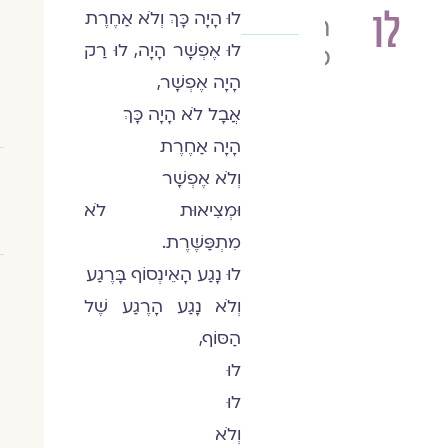
לו
לוּ הָיָה כָּךְ וְלֹא אַחֶרֶת
חגי
לוּ אֶפְשָׁר הָיָה, לוּ רַק
פרץ
הָיָה אֶפְשָׁר,
אֲבָל לֹא הָיָה כָּךְ
הָיָה אַחֶרֶת
וְלֹא אֶפְשָׁר
וּמְצִיאוּת לֹא
מִתְפַּשֶּׁרֶת.
לוּ נָגַע הָאֵינְסוֹף בָּרֶגַע
וְלֹא נָגַע הָרֶגַע שֶׁל
הַסּוֹף,
לוּ
לוּ
וְלֹא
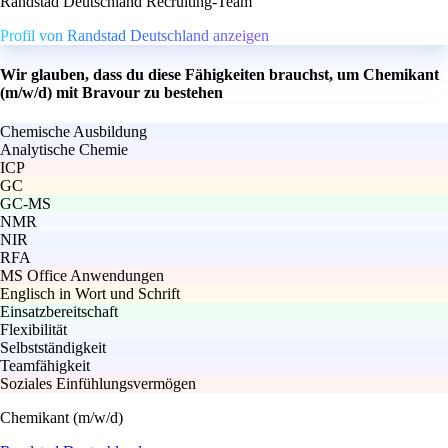
Randstad Deutschland Recruiting-Team
Profil von Randstad Deutschland anzeigen
Wir glauben, dass du diese Fähigkeiten brauchst, um Chemikant
(m/w/d) mit Bravour zu bestehen
Chemische Ausbildung
Analytische Chemie
ICP
GC
GC-MS
NMR
NIR
RFA
MS Office Anwendungen
Englisch in Wort und Schrift
Einsatzbereitschaft
Flexibilität
Selbstständigkeit
Teamfähigkeit
Soziales Einfühlungsvermögen
Chemikant (m/w/d)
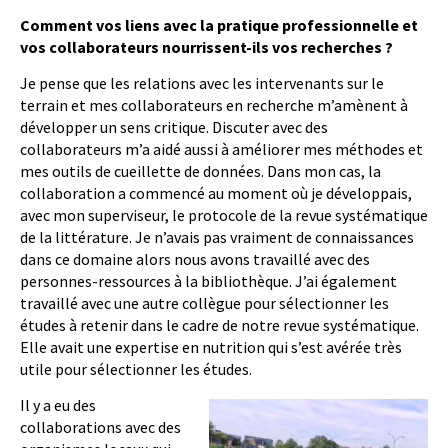
Comment vos liens avec la pratique professionnelle et
vos collaborateurs nourrissent-ils vos recherches ?
Je pense que les relations avec les intervenants sur le
terrain et mes collaborateurs en recherche m’amènent à
développer un sens critique. Discuter avec des
collaborateurs m’a aidé aussi à améliorer mes méthodes et
mes outils de cueillette de données. Dans mon cas, la
collaboration a commencé au moment où je développais,
avec mon superviseur, le protocole de la revue systématique
de la littérature. Je n’avais pas vraiment de connaissances
dans ce domaine alors nous avons travaillé avec des
personnes-ressources à la bibliothèque. J’ai également
travaillé avec une autre collègue pour sélectionner les
études à retenir dans le cadre de notre revue systématique.
Elle avait une expertise en nutrition qui s’est avérée très
utile pour sélectionner les études.
Il y a eu des
collaborations avec des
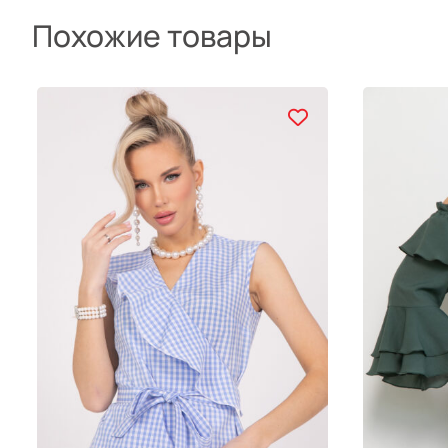
Похожие товары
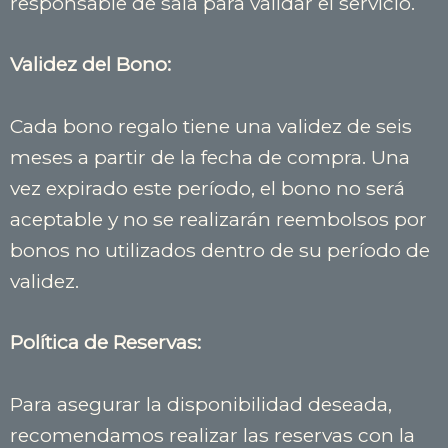
responsable de sala para validar el servicio.
Validez del Bono:
Cada bono regalo tiene una validez de seis
meses a partir de la fecha de compra. Una
vez expirado este período, el bono no será
aceptable y no se realizarán reembolsos por
bonos no utilizados dentro de su período de
validez.
Política de Reservas:
Para asegurar la disponibilidad deseada,
recomendamos realizar las reservas con la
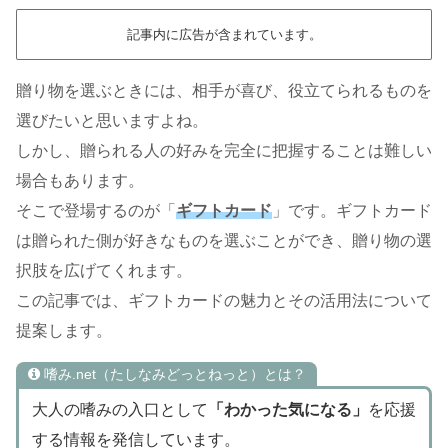
記事内に広告が含まれています。
贈り物を選ぶときには、相手が喜び、役立てられるものを
選びたいと思いますよね。
しかし、贈られる人の好みを完全に把握することは難しい
場合もあります。
そこで登場するのが「
ギフトカード
」です。ギフトカード
は贈られた側が好きなものを選ぶことができ、贈り物の選
択肢を広げてくれます。
この記事では、ギフトカードの魅力とその活用法について
提案します。
嗜み.net（たしなみどっとねっと）とは？
大人の嗜みの入口として
「わかった気になる」
を応援
する情報を発信しています。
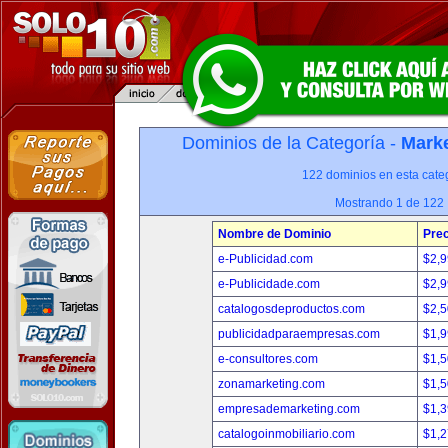
Dominios de la Categoría -
Marke
122 dominios en esta categ
Mostrando 1 de 122
Nombre de Dominio
Prec
e-Publicidad.com
$2,
e-Publicidade.com
$2,
catalogosdeproductos.com
$2,
publicidadparaempresas.com
$1,
e-consultores.com
$1,
zonamarketing.com
$1,
empresademarketing.com
$1,
catalogoinmobiliario.com
$1,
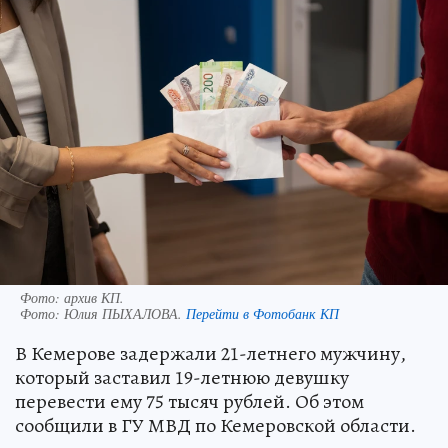
Фото: архив КП.
Фото:
Юлия ПЫХАЛОВА.
Перейти в Фотобанк КП
В Кемерове задержали 21-летнего мужчину,
который заставил 19-летнюю девушку
перевести ему 75 тысяч рублей. Об этом
сообщили в ГУ МВД по Кемеровской области.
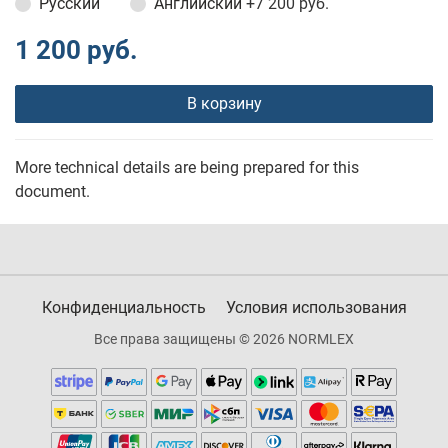
Русский
Английский
+7 200 руб.
1 200 руб.
В корзину
More technical details are being prepared for this
document.
Конфиденциальность
Условия использования
Все права защищены © 2026 NORMLEX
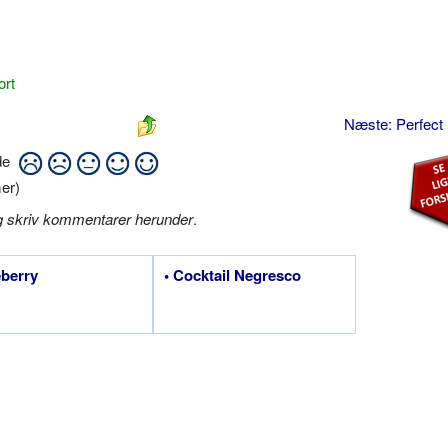
ort
Næste: Perfect
ide
er)
g skriv kommentarer herunder
.
eberry
• Cocktail Negresco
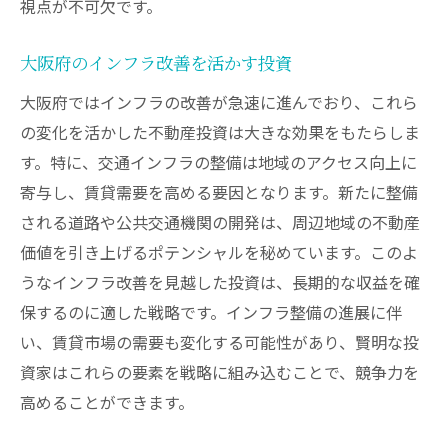
視点が不可欠です。
大阪府のインフラ改善を活かす投資
大阪府ではインフラの改善が急速に進んでおり、これら
の変化を活かした不動産投資は大きな効果をもたらしま
す。特に、交通インフラの整備は地域のアクセス向上に
寄与し、賃貸需要を高める要因となります。新たに整備
される道路や公共交通機関の開発は、周辺地域の不動産
価値を引き上げるポテンシャルを秘めています。このよ
うなインフラ改善を見越した投資は、長期的な収益を確
保するのに適した戦略です。インフラ整備の進展に伴
い、賃貸市場の需要も変化する可能性があり、賢明な投
資家はこれらの要素を戦略に組み込むことで、競争力を
高めることができます。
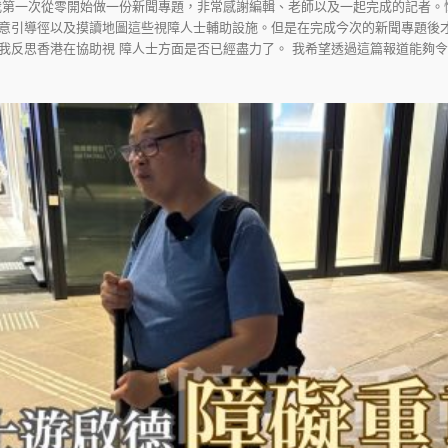
我第一次從零開始做一份新聞專題，非常感謝編輯、老師以及一起完成的記者。
意引導徑以及摸讀地圖這些視障人士輔助設施。但是在完成今次的新聞專題後
我反思香港在協助視 障人士方面是否已經盡力了。 我希望透過這篇報道能夠令更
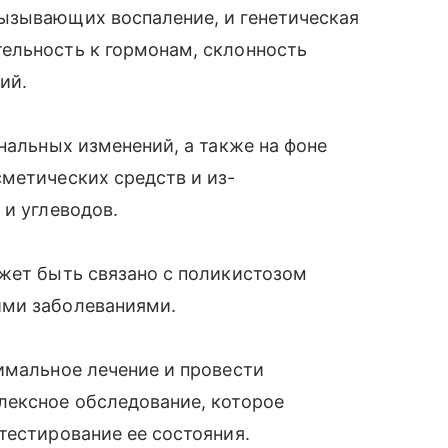
ызывающих воспаление, и генетическая
ельность к гормонам, склонность
ий.
нальных изменений, а также на фоне
метических средств и из-
 и углеводов.
жет быть связано с поликистозом
ими заболеваниями.
имальное лечение и провести
лексное обследование, которое
тестирование ее состояния.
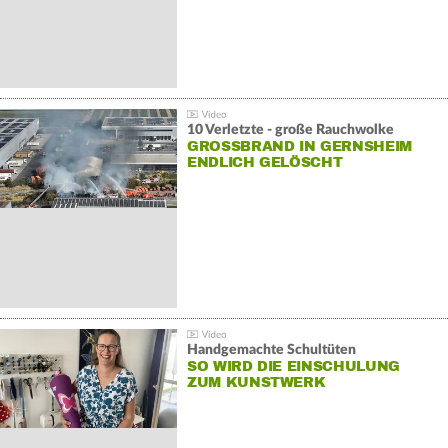
10 Verletzte - große Rauchwolke
GROSSBRAND IN GERNSHEIM E
NDLICH GELÖSCHT
Handgemachte Schultüten
SO WIRD DIE EINSCHULUNG
ZUM KUNSTWERK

======

◆ **WORK ORDER**: Report the lines above that contain "sélectionner".

◆ **WRITTEN ANSWER**:
travaillé avec une autre collègue pour sélectionner les
utile pour sélectionner les études.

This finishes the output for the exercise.